For DevOps and platform engineers, the key takeaways are:

• Infisical keeps secrets out of your repos and leverages strong encryption and access control in a centralized service. This reduces the chances of secret leaks and enables easier audits. With SealedSecrets, security is good, but managing keys and human processes at scale is error-prone.

• Infisical provides audit logs and a single place to review secret changes, which can simplify compliance reporting. In contrast, reviewing Git commit history of encrypted secrets or scattered KMS logs is more laborious.

• After migration, developers can add or update secrets via Infisical's UI or CLI without dealing with encryption commands. This can improve velocity (though it introduces a new tool to learn). Meanwhile, Argo CD continues to manage deployments declaratively – now it just syncs InfisicalSecret resources instead of SealedSecret resources.

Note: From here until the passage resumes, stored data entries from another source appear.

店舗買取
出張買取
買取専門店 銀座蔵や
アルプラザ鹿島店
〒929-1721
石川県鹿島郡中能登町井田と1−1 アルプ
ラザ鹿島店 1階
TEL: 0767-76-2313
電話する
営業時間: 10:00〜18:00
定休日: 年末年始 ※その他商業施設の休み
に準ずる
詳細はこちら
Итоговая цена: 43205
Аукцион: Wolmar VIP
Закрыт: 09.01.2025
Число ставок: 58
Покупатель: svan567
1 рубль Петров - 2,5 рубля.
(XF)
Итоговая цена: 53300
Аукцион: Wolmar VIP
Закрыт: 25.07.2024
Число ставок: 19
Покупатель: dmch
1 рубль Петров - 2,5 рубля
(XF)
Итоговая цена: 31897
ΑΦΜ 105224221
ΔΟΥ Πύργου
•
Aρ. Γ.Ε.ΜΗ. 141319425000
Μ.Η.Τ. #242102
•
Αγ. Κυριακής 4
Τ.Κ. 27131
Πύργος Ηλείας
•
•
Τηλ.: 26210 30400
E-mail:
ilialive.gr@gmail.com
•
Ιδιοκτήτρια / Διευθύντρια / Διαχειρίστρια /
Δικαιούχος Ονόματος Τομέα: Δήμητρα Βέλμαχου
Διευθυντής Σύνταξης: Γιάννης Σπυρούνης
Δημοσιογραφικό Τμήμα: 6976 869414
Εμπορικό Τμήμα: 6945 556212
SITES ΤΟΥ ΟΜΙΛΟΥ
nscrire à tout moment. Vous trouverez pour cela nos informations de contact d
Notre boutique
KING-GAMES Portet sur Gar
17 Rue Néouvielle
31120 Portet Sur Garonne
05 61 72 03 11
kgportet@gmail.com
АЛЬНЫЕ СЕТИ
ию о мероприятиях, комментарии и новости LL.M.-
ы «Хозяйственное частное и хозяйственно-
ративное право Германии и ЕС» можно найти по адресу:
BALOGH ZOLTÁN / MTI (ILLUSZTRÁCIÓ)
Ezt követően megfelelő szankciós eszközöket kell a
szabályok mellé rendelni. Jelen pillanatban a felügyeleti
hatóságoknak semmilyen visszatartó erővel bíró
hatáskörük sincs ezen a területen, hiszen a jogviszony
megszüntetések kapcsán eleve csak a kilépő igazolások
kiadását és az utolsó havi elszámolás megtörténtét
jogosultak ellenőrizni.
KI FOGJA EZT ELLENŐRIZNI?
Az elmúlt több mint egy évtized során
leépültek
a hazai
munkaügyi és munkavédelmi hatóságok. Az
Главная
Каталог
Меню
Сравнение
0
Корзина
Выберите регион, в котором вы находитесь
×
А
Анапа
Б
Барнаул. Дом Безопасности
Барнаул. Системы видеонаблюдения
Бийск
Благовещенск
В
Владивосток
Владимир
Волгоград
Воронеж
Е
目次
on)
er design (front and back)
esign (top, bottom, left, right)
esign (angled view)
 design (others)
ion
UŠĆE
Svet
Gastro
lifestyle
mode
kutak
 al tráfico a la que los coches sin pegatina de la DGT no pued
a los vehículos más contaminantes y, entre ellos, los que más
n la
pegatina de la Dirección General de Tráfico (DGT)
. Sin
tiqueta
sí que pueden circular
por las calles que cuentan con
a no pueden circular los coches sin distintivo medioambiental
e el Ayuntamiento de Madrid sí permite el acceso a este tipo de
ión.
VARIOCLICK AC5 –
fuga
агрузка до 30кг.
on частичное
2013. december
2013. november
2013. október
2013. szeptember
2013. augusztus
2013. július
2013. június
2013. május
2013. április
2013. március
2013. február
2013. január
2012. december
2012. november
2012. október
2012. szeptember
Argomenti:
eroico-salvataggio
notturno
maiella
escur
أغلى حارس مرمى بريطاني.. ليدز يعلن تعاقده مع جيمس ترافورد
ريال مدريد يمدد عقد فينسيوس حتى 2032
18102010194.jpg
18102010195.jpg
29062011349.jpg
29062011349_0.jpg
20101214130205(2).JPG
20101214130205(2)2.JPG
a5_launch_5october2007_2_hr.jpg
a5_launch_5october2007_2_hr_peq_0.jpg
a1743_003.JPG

• Many tasks (secret rotation, syncing to new clusters) become easier. If you spin up a new Kubernetes cluster, pointing it at Infisical is straightforward – it can pull all needed secrets without you re-encrypting and applying dozens of SealedSecrets. This aligns with GitOps automation principles, letting clusters self-configure their secrets from a known source.

In making this migration, you are aligning with a broader industry trend: leveraging dedicated secret management solutions alongside GitOps. Tools like Infisical are becoming the go-to for Kubernetes secret management in 2025 and beyond. By following the steps and best practices outlined above, organizations can enhance the security and manageability of their GitOps workflows, ensuring that sensitive configuration is handled in a safe, auditable, and cloud-native manner.